Post-Processing UBO Architecture¶
This document details the implementation of the Uniform Buffer Object (UBO) used to manage post-processing parameters in the engine. This transition from individual uniforms (glUniform*) was made to improve CPU performance and code clarity.
1. Overview¶
Instead of sending dozens of uniforms (floats, integers) one by one every frame, we bundle all configuration data (Vignette, Bloom, Exposure, FXAA, etc.) into a single contiguous memory structure.
- C Side:
struct PostProcessUBO(fileinclude/postprocess.h) - GPU Side:
program Blockwithstd140layout (fileshaders/postprocess/ubo.glsl) - Transfer: A single
glBufferSubDatacall per frame.
2. Critical Constraints: std140 Layout¶
The std140 layout imposes strict alignment rules in GPU memory. To ensure the driver reads data correctly, the C structure must mimic this alignment byte-for-byte.
std140 Alignment Rules (Simplified)¶
- Scalars (float, int, bool): Base alignment N (4 bytes).
- Vectors (vec2): Alignment 2N (8 bytes).
- Vectors (vec3, vec4): Alignment 4N (16 bytes).
- Arrays / Structures: Alignment rounded up to 16 bytes (size of a vec4).
- Padding: There is no implicit padding between scalars, unless necessary to respect the alignment of the next member.
The "Array vs Scalar" Padding Trap¶
This is where a subtle error can occur:
- If you declare float padding[3] in GLSL, std140 treats this as an array.
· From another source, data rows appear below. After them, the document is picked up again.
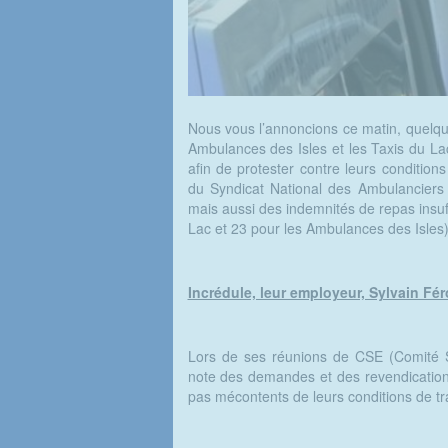
Nous vous l’annoncions ce matin, quelqu
Ambulances des Isles et les Taxis du Lac
afin de protester contre leurs condition
du Syndicat National des Ambulanciers 
mais aussi des indemnités de repas insuf
Lac et 23 pour les Ambulances des Isles), 
Incrédule, leur employeur, Sylvain Fér
Lors de ses réunions de CSE (Comité S
note des demandes et des revendications
pas mécontents de leurs conditions de tra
Every array element must be aligned to 16 bytes. So padding[0] takes 16 bytes (4 useful + 12 empty), padding[1] takes 16 bytes, etc.
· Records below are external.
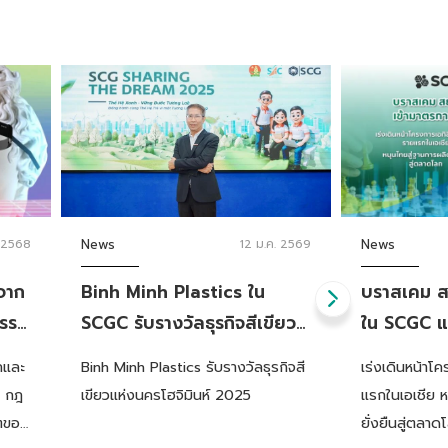
 2568
News
12 ม.ค. 2569
News
จาก
Binh Minh Plastics ใน
บราสเคม สย
กรรม
SCGC รับรางวัลธุรกิจสีเขียว
ใน SCGC แ
แห่งนครโฮจิมินห์ 2025 ย้ำเป้า
รับเลือกจาก
กและ
Binh Minh Plastics รับรางวัลธุรกิจสี
เร่งเดินหน้าโ
หมายเติบโตร่วมกับประเทศ
มาตรการ T
้ กฎ
เขียวแห่งนครโฮจิมินห์ 2025
แรกในเอเชีย ห
เวียดนามอย่างยั่งยืน
FastPass
คตของ
ยั่งยืนสู่ตลาด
- Solution: Use individual scalar fields for GLSL padding (float _pad1; float _pad2; ...) so they are packed compactly (4 bytes each), matching exactly the packed float padding[3] in C.
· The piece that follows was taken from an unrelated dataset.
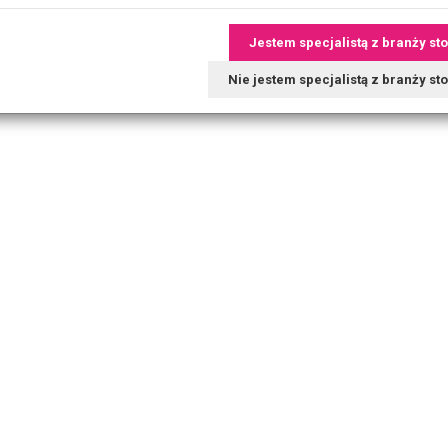
Jestem specjalistą z branży st
Nie jestem specjalistą z branży s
Memory Visualization (std140)¶
3. Data Structure¶
C Structure (postprocess.h)¶
We use explicit padding to align logical blocks to 16 bytes, facilitating memory reading and debugging.
typedef struct {
uint32_t active_effects; // 4 bytes
float time; // 4 bytes
float _pad0[2]; // 8 bytes (Padding to reach 16 bytes)
/* Vignette (16 bytes) */
float vignette_intensity;
float vignette_smoothness;
float vignette_roundness;
float _pad1; // 4 bytes
// ... (Grain, Exposure, etc.)
/* FXAA (16 bytes) */
float fxaa_quality_subpix;
float fxaa_quality_edge_threshold;
float fxaa_quality_edge_threshold_min;
float _pad10;
/* 3D LUT (16 bytes) */
float lut3d_intensity;
float _pad11[3];
} PostProcessUBO_Layout;
GLSL Block (ubo.glsl)¶
The block defines std140 layout and binding 0.
IMPORTANT: Padding fields must be declared individually!
LAYOUT_CONFIG(std140, binding = 0) uniform PostProcessBlock_Layout {
uint activeEffects;
float time;
float _pad0_0; // Matches _pad0[0] in C
float _pad0_1; // Matches _pad0[1] in C
/* Vignette */
float v_intensity;
float v_smoothness;
float v_roundness;
float _pad1;
// ... (Grain, Exposure, etc.)
/* FXAA */
float fxaaQualitySubpix;
float fxaaQualityEdgeThreshold;
float fxaaQualityEdgeThresholdMin;
float _pad10;
/* 3D LUT */
float lut3d_intensity;
float _pad11_0;
float _pad11_1;
float _pad11_2;
};
4. Adding a New Parameter¶
To add an effect or parameter, meticulously follow these steps:
-
Add to C struct (
postprocess.h):- Add the field
float my_param. - Adjust the padding array
_padXso the total block size remains a multiple of 16 bytes (optional but recommended for organization).
- Add the field
-
Add to GLSL block (
ubo.glsl):- Add the field
float my_param. - Crucial: Update the scalar padding fields (
_padX_0, etc.) to match the C offsets exactly.
- Add the field
-
Usage in shaders:
- The file
ubo.glslis included via@header "postprocess/ubo.glsl". - Access
my_paramdirectly (the block makes members global). - For boolean flags, add a macro in
ubo.glsl:
- The file
5. Performance¶
Using the UBO allowed removing the following per-frame calls:
- glUseProgram (for uploads)
- ~30-50 calls to glUniform1f / glUniform1i
- The driver validation associated with each call.
Now, postprocess_end() performs:
1. Copy data to local struct (on stack).
2. A single call to glBufferSubData.